# North East Steel



## WorkHardFishHard (Sep 22, 2010)

"Out of the hottest fire comes the strongest steel."

I beg to differ! For being so darn cold out these steelies put up a great fight!

Love this beautiful weather!

Pics of my recent outing:


----------



## MichiganStreamside (Jan 19, 2014)

WorkHardFishHard said:


> "Out of the hottest fire comes the strongest steel."
> 
> I beg to differ! For being so darn cold out these steelies put up a great fight!
> 
> ...


Those are some great looking steelhead and photos - very cool!!!


----------



## GrizzlyAdams237 (Jan 29, 2010)

Awesome job man !!


----------



## WorkHardFishHard (Sep 22, 2010)

Thanks guys


----------



## tda513 (Oct 24, 2011)

Awesome! That fish in the fourth pic has some crazy eyes.

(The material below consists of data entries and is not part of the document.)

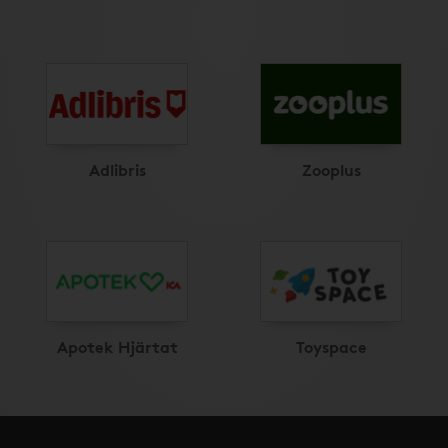
Adlibris
Zooplus
Apotek Hjärtat
Toyspace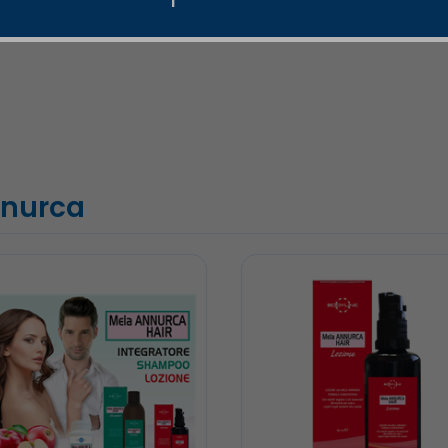
nnurca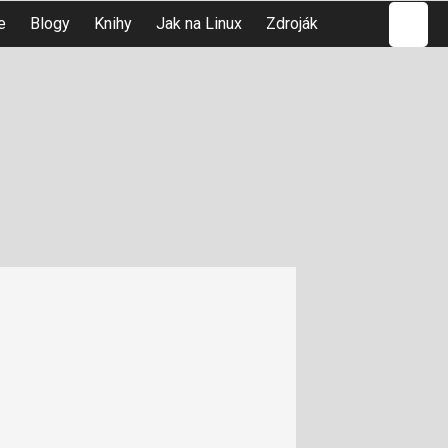
Hledat
e
Blogy
Knihy
Jak na Linux
Zdroják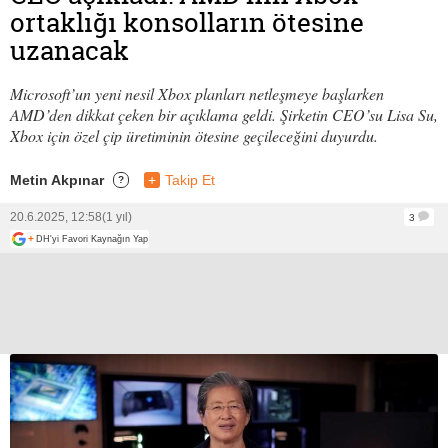
ortaklığı konsolların ötesine
uzanacak
Microsoft’un yeni nesil Xbox planları netleşmeye başlarken
AMD’den dikkat çeken bir açıklama geldi. Şirketin CEO’su Lisa Su,
Xbox için özel çip üretiminin ötesine geçileceğini duyurdu.
Metin Akpınar
+
Takip Et
?
20.6.2025, 12:58
(1 yıl)
3
+
DH'yi Favori Kaynağın Yap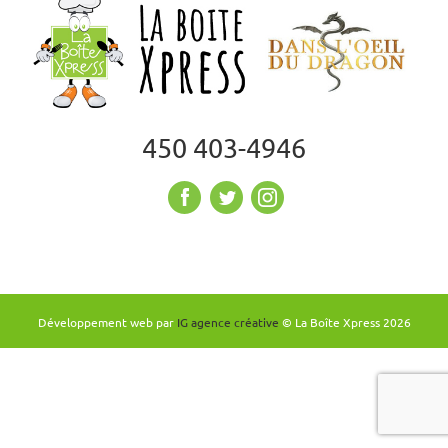
450 403-4946
Développement web par
IG agence créative
© La Boîte Xpress
2026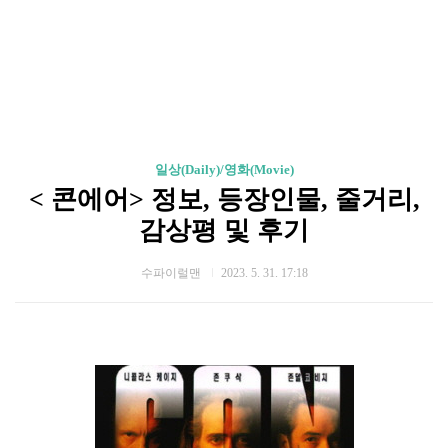
일상(Daily)/영화(Movie)
< 콘에어> 정보, 등장인물, 줄거리,
감상평 및 후기
수파이럴맨
2023. 5. 31. 17:18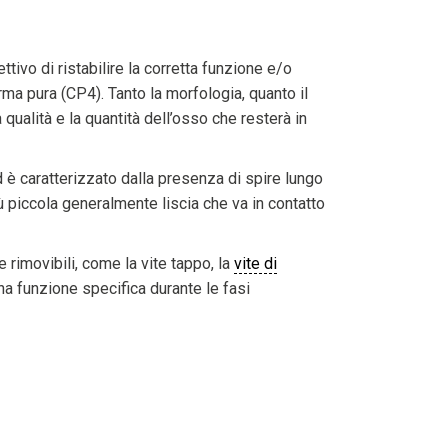
ttivo di ristabilire la corretta funzione e/o
rma pura (CP4). Tanto la morfologia, quanto il
qualità e la quantità dell’osso che resterà in
d è caratterizzato dalla presenza di spire lungo
iù piccola generalmente liscia che va in contatto
 rimovibili, come la vite tappo, la
vite di
na funzione specifica durante le fasi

Posted using Outdoor Hub Campfire


----------



## herb09 (Jan 11, 2009)

Great pics beautiful winter steel.


----------



## friZZleFry419 (Aug 21, 2007)

Awesome !

Sent from my SPH-L720 using Ohub Campfire mobile app


----------



## LumberJ (Mar 9, 2009)

Wow. Those are some dandies!
Congrats on the success. It's certainly well earned.


----------



## Bighunther (Jan 28, 2012)

Beautiful Fish! I give it to you for putting in the hours this winter. Mann

Be Here Now


----------



## WorkHardFishHard (Sep 22, 2010)

Thanks guys it was a blast! Can't wait to get back out.

Sent from my SCH-I545 using Ohub Campfire mobile app


----------



## fishagain (Jan 2, 2014)

Like the jig and the 'SHINY HEAD'...who says they ain't minnow oriented?


----------